CHONG-WON TAI v. United States, 155 F. Supp. 2d 856 (N.D. Ill. 2001)

US District Court for the Northern District of Illinois - 155 F. Supp. 2d 856 (N.D. Ill. 2001)
July 16, 2001

155 F. Supp. 2d 856 (2001)

CHONG-WON TAI, Plaintiff,
UNITED STATES of America, Defendant.

No. 99 C 355.

United States District Court, N.D. Illinois, Eastern Division.

July 16, 2001.

Tai Chong-Won, Sandstone, MN, Pro se.


BUCKLO, District Judge.

Chong-Won Tai, an inmate in the United States Bureau of Prisons, filed this action against the United States following an accident in which he claims he was injured. At the time, he was in a van owned by the United States being transported from one prison facility to another. The car that hit the van was owned by the United States as well. The accident occurred when the prison van stopped suddenly and was bumped by the trailing car driven by an employee of the United States Bureau of Prisons.

This case is brought under the Federal Tort Claims Act, 28 U.S.C. § 2671 et seq. Jurisdiction is proper pursuant to 28 U.S.C. §§ 1346 and 2671-2680. The United States does not dispute that it is liable for negligence in the accident. It disputes Mr. Tai's claim that he was injured in the accident. Trial was held on May 23, 2001. This opinion constitutes my findings of fact and conclusions of law.

The accident in question occurred on May 29, 1996. The accident occurred in a highway construction area. The van was moving in and out of traffic, closely followed by a car referred to by the government as a "chase" vehicle. When the van, driven by Officer Bret Summerville, braked suddenly, the chase car hit it. *857 The impact caused the chase vehicle to lock underneath the van. The car could not be driven from the crash scene and a photograph shows that its front suffered substantial damage. The front hood is buckled.[1] The two vehicles had to be separated. The radiator leaked fluid following the accident. Mr. Sutherland stated that the van held 15 passengers. Mr. Sutherland and another officer in the van, James Barton, testified that they felt no impact when the van was hit. They did not explain why they stopped in that case. Mr. Tai, and another inmate whose testimony from his own case (Timothy Ueland) was admitted in evidence, testified that the impact was substantial. Considering the damage to the car, I find the testimony of Mr. Tai more credible on this issue. Mr. Tai and Mr. Ueland both testified that while there were seatbelts in the van, they were not fastened. Mr. Sutherland and Mr. Barton testified to the contrary. I found Mr. Tai's testimony more credible on this issue. Mr. Tai's head hit the left side of the van, and then the front steel grill.

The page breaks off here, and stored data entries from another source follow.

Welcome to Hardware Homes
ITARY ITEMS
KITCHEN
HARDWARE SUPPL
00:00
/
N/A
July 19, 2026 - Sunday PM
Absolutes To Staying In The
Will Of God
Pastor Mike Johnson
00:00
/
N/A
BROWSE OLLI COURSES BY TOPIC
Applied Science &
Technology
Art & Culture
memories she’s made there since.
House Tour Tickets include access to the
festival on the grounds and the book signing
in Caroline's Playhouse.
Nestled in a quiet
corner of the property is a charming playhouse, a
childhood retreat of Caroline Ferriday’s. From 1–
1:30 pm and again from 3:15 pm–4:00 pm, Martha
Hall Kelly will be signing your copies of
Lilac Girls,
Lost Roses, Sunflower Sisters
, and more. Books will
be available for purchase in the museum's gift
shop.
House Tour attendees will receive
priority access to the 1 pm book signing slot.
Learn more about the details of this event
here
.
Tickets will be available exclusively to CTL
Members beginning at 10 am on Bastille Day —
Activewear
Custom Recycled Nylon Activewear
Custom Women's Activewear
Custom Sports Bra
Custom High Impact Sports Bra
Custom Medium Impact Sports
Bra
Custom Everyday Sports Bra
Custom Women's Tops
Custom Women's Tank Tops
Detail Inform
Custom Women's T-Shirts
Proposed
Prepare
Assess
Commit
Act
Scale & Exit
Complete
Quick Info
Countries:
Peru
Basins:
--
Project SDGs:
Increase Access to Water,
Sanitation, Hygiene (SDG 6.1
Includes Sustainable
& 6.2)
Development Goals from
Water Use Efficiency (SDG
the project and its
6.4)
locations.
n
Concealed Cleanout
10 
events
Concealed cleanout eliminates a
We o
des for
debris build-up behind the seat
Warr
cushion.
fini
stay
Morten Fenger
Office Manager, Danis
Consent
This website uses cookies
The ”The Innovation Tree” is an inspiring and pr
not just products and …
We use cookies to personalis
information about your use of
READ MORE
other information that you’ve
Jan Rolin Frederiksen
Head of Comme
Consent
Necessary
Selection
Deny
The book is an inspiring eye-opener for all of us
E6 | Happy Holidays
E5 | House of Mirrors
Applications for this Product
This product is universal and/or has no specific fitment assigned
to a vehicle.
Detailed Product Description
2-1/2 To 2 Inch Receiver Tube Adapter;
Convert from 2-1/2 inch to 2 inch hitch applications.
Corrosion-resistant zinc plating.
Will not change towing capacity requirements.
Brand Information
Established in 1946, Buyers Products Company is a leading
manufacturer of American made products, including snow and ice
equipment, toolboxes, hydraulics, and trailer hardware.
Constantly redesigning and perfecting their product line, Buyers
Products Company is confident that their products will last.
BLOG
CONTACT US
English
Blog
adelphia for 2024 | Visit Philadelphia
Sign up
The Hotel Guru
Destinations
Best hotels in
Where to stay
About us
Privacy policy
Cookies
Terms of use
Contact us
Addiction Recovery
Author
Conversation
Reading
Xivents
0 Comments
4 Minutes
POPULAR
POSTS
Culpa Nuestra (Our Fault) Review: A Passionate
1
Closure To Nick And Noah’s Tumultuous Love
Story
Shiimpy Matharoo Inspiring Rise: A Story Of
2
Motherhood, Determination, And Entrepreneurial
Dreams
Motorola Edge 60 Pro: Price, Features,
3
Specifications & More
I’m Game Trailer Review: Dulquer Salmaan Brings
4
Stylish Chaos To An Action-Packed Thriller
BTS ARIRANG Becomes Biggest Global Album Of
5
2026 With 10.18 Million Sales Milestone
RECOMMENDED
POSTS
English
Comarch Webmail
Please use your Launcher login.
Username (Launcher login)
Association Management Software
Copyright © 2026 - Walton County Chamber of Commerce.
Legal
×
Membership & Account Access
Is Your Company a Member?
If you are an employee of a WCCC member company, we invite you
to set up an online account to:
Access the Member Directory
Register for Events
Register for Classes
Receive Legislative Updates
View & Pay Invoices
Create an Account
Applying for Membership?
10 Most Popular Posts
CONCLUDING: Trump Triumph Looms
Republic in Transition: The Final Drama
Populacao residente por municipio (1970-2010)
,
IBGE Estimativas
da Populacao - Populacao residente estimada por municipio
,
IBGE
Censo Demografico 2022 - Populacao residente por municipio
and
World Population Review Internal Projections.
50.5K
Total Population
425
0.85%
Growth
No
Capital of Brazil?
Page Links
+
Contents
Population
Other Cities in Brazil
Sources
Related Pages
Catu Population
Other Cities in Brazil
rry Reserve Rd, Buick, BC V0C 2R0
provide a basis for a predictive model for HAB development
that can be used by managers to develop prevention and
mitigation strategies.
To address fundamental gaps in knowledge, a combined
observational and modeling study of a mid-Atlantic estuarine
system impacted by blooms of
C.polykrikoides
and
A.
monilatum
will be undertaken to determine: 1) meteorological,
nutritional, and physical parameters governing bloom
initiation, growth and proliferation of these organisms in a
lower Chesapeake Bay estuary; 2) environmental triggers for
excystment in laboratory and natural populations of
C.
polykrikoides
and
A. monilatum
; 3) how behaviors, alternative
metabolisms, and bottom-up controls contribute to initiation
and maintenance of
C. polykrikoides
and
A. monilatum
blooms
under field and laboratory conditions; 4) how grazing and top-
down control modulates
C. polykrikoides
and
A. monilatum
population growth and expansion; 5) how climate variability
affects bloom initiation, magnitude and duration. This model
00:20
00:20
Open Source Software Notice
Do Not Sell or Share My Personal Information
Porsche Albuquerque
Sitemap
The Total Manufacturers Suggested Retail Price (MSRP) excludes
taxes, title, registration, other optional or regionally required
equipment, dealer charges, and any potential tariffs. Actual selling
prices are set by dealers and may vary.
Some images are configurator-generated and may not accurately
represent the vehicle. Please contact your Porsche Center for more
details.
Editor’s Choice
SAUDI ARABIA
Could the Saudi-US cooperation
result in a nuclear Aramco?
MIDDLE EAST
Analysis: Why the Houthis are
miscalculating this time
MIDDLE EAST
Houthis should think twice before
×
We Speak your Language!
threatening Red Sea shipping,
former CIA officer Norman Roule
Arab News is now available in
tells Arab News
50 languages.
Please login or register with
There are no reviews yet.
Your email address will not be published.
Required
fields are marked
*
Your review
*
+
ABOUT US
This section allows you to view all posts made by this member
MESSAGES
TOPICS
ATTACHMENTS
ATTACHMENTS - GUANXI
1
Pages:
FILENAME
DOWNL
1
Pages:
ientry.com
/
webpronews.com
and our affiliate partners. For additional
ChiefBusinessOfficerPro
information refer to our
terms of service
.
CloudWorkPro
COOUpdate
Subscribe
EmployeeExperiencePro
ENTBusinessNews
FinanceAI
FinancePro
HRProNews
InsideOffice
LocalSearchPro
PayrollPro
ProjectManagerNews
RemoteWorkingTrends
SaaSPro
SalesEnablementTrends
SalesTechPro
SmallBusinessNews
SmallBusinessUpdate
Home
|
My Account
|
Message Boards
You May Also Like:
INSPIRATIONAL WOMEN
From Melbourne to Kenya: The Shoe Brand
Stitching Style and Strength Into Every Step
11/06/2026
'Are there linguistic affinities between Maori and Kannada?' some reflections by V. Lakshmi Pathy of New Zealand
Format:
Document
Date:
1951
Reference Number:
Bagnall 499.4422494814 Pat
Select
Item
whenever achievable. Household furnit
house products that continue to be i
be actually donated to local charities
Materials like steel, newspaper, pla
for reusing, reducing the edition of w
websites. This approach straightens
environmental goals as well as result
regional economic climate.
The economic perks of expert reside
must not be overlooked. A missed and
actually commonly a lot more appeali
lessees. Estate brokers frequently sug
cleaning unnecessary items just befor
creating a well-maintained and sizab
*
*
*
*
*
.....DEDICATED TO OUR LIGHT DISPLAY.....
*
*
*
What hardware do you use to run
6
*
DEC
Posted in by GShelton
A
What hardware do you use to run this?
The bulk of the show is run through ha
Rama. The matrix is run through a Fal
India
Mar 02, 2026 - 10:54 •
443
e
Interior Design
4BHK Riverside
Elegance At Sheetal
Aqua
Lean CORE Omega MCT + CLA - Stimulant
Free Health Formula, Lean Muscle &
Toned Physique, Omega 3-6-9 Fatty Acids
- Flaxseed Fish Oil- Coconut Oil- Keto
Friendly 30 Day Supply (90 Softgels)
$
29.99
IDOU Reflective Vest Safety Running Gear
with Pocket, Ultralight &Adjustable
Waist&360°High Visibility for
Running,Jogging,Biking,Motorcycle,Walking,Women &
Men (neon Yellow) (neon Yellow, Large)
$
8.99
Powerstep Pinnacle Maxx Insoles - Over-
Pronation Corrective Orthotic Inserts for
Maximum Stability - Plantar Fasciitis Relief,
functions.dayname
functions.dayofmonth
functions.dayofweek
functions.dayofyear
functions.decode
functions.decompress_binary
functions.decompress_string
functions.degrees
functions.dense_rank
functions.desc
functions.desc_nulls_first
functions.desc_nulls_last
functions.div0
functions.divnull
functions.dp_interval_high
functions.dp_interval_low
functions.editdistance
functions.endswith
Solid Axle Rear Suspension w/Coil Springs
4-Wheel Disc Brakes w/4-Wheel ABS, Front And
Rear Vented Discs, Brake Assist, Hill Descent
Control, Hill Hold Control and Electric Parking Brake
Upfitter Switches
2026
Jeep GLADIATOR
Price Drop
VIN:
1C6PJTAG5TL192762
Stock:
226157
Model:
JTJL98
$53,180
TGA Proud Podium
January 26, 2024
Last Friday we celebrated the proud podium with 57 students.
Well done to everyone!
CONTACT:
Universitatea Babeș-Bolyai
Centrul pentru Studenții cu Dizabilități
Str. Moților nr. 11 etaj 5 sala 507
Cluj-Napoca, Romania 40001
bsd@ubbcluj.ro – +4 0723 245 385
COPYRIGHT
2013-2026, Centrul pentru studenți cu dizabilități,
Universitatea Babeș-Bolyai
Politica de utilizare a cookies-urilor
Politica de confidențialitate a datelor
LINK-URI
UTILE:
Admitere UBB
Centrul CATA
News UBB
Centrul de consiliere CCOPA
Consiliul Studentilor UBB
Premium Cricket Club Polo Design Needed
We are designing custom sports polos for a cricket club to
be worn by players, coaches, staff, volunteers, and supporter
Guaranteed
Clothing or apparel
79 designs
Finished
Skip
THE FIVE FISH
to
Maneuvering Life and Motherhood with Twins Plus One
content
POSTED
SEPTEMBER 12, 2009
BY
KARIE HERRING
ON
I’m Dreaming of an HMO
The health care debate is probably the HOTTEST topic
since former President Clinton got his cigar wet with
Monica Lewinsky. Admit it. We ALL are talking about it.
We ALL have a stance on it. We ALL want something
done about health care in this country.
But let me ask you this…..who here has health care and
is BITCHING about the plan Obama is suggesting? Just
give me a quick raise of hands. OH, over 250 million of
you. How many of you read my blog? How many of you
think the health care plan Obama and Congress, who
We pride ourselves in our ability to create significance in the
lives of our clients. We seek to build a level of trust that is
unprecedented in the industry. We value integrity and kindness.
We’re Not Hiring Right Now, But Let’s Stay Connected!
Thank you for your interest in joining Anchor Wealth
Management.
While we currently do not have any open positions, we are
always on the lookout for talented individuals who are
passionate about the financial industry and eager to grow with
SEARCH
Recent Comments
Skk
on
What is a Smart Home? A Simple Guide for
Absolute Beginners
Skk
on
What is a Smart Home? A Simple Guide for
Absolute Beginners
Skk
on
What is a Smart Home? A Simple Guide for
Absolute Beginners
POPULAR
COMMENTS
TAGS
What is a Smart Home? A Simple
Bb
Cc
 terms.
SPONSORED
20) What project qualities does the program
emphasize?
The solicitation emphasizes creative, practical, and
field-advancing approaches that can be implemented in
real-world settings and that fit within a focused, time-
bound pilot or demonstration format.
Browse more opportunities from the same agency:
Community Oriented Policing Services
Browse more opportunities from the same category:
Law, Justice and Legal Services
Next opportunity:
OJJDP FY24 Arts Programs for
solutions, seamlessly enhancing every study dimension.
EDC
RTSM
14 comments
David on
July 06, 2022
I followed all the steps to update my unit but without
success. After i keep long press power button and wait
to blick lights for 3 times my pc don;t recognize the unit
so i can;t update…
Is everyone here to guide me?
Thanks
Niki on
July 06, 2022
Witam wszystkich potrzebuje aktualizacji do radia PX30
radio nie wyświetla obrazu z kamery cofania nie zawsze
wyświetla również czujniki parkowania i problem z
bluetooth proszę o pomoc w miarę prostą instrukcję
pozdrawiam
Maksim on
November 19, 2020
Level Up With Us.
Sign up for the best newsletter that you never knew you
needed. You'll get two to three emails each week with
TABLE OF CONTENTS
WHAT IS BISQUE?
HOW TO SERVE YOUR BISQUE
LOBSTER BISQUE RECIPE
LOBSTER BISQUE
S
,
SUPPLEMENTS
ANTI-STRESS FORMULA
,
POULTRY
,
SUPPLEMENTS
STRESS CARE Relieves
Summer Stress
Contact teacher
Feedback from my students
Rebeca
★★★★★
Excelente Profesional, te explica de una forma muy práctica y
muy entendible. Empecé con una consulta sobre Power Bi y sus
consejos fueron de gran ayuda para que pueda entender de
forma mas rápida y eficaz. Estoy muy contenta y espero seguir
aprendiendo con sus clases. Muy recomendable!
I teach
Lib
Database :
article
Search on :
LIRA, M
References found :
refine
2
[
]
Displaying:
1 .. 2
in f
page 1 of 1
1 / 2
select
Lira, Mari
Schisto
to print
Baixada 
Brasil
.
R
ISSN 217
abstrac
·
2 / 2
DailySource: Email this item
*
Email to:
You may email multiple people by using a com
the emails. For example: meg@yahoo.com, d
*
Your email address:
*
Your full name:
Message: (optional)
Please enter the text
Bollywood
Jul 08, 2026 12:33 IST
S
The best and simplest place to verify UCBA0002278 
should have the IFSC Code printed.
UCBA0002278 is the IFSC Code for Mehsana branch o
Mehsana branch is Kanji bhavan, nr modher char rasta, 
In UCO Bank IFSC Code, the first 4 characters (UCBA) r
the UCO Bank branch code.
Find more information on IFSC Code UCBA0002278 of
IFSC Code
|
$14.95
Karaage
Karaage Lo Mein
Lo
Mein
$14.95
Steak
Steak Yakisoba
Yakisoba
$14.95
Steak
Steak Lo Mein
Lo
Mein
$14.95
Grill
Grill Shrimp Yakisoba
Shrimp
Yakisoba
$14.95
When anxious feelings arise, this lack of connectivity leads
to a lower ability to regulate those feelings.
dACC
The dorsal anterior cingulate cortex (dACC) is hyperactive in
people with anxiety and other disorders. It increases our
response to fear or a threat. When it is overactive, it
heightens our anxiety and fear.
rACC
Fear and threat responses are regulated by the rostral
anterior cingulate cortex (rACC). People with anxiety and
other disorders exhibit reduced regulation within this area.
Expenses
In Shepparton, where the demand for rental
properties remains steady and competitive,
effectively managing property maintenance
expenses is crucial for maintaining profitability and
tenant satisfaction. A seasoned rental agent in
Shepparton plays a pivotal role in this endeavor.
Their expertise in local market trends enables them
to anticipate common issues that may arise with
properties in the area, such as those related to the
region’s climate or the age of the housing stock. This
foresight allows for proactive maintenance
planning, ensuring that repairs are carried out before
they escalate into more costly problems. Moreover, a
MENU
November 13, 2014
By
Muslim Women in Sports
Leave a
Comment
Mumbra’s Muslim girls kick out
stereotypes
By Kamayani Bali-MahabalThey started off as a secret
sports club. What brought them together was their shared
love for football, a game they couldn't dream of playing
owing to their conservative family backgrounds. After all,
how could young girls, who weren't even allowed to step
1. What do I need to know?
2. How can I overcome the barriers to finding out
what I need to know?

After some period of time, the van with its passengers continued its trip to Chicago where Mr. Tai was taken to the MCC. That night Mr. Tai was taken to Grant Hospital in Chicago where he was diagnosed with a neck sprain and a scalp contusion. Mr. Tai was subsequently transferred to Sandstone Prison in Minnesota where, on June 6, 1996, he was given a cane to use after he complained of continuing neck and back pain.

Mr. Tai says he also suffered an ear injury in and permanent hearing loss from the accident. However, medical records indicate he had a hearing loss prior to the accident. I conclude that he has not satisfied his burden of proof that the accident caused any hearing loss. Mr. Tai also says he has continuing back pain and headaches. Considering the evidence that he has been observed walking normally, and the absence of objective evidence to support his claims, I conclude that any long term damage was not caused by the accident, and that Mr. Tai fully recovered from his injuries caused by the accident.

I conclude, as conceded by the government, that it had a duty to Mr. Tai and that it breached that duty by the negligent driving of its agents, resulting in the accident on May 29, 1996. I also conclude that Mr. Tai suffered injuries in that accident to his head and neck. The injuries were not severe, and were not long lasting. I award Mr. Tai $900.00 in damages.


[1] Although pursuant to the version of Rule 26 in effect at the time, to which I had opted in, Mr. Tai should have been given a photograph of the damaged car, he was never provided the photograph. Having learned of its existence at trial, I required that it be submitted to me for consideration in this case. If any photographs of the van exist they were not provided Mr. Tai or myself.